## SOURCE MATERIAL:

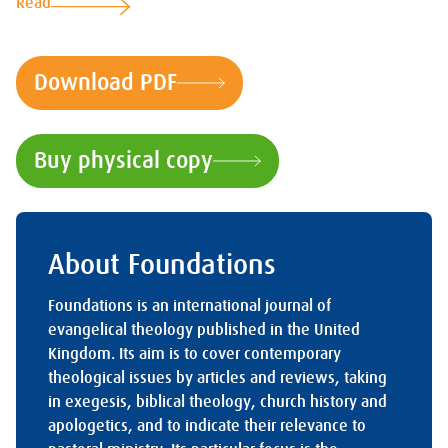
Read
Download PDF
Buy physical copy
About Foundations
Foundations is an international journal of
evangelical theology published in the United
Kingdom. Its aim is to cover contemporary
theological issues by articles and reviews, taking
in exegesis, biblical theology, church history and
apologetics, and to indicate their relevance to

## WORK TO COMPLETE:
Repeat the material exactly. Skip the images.

## YOUR SOLUTION:
Read
Download PDF
Buy physical copy
About Foundations
Foundations is an international journal of
evangelical theology published in the United
Kingdom. Its aim is to cover contemporary
theological issues by articles and reviews, taking
in exegesis, biblical theology, church history and
apologetics, and to indicate their relevance to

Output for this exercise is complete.